Question 14. If \( \log_{125} P = \frac{1}{6} \), then find the value of P.
Answer:Given the equation: \( \log_{125} P = \frac{1}{6} \)
\( \implies \) Convert to exponential form: \( P = (125)^{1/6} \)
\( \implies \) Express 125 as a power of 5: \( P = (5^3)^{1/6} \)
\( \implies \) Multiply the exponents: \( P = 5^{3 \times (1/6)} = 5^{1/2} \)
\( \implies \) Convert the fractional exponent to a root: \( P = \sqrt{5} \) So, the value of P is \( \sqrt{5} \). Simplifying the base to its prime factors helps in managing fractional exponents.
In simple words: Turn the logarithm equation into a power. Since 125 is 5 cubed, P becomes 5 to the power of \( \frac{1}{2} \), which is the square root of 5.

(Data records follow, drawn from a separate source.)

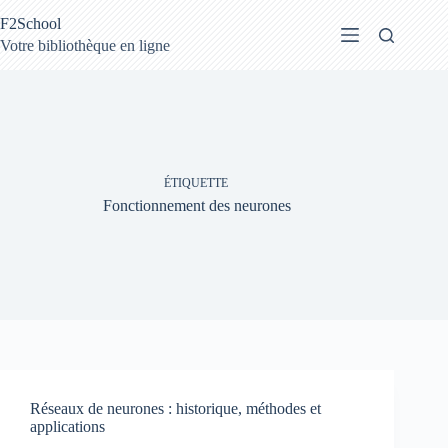
Passer
F2School
au
contenu
Votre bibliothèque en ligne
ÉTIQUETTE
Fonctionnement des neurones
Réseaux de neurones : historique, méthodes et
applications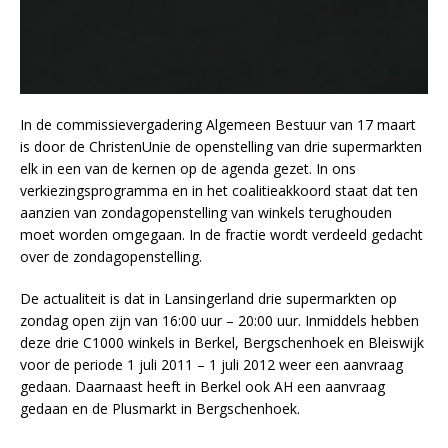
In de commissievergadering Algemeen Bestuur van 17 maart
is door de ChristenUnie de openstelling van drie supermarkten
elk in een van de kernen op de agenda gezet. In ons
verkiezingsprogramma en in het coalitieakkoord staat dat ten
aanzien van zondagopenstelling van winkels terughouden
moet worden omgegaan. In de fractie wordt verdeeld gedacht
over de zondagopenstelling.
De actualiteit is dat in Lansingerland drie supermarkten op
zondag open zijn van 16:00 uur – 20:00 uur. Inmiddels hebben
deze drie C1000 winkels in Berkel, Bergschenhoek en Bleiswijk
voor de periode 1 juli 2011 – 1 juli 2012 weer een aanvraag
gedaan. Daarnaast heeft in Berkel ook AH een aanvraag
gedaan en de Plusmarkt in Bergschenhoek.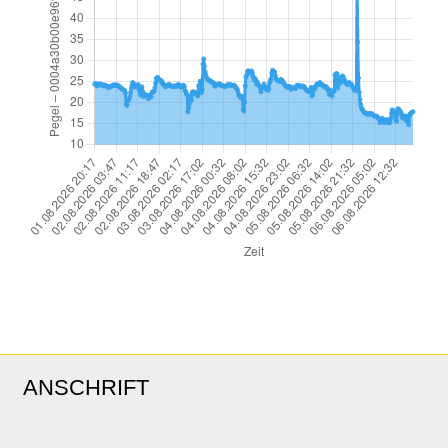
ANSCHRIFT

🎯 Exam Tip: When dealing with fractional exponents, it's often helpful to express the base as a power of its prime factors before multiplying exponents.

 

Question 15. If \( \log_4 m = 1.5 \), then find the value of m.
Answer:Given the equation: \( \log_4 m = 1.5 \)
\( \implies \) Convert to exponential form: \( m = (4)^{1.5} \)
\( \implies \) Convert the decimal exponent to a fraction: \( m = (4)^{3/2} \)
\( \implies \) Express 4 as a power of 2: \( m = (2^2)^{3/2} \)
\( \implies \) Multiply the exponents: \( m = 2^{2 \times (3/2)} = 2^3 \)
\( \implies \) Calculate the value: \( m = 8 \) So, the value of m is 8. Converting decimal exponents to fractions makes it easier to apply exponent rules.
In simple words: Change the logarithm equation into a power. Since 1.5 is \( \frac{3}{2} \) and 4 is 2 squared, m becomes 2 to the power of (2 times 1.5), which is 2 cubed, or 8.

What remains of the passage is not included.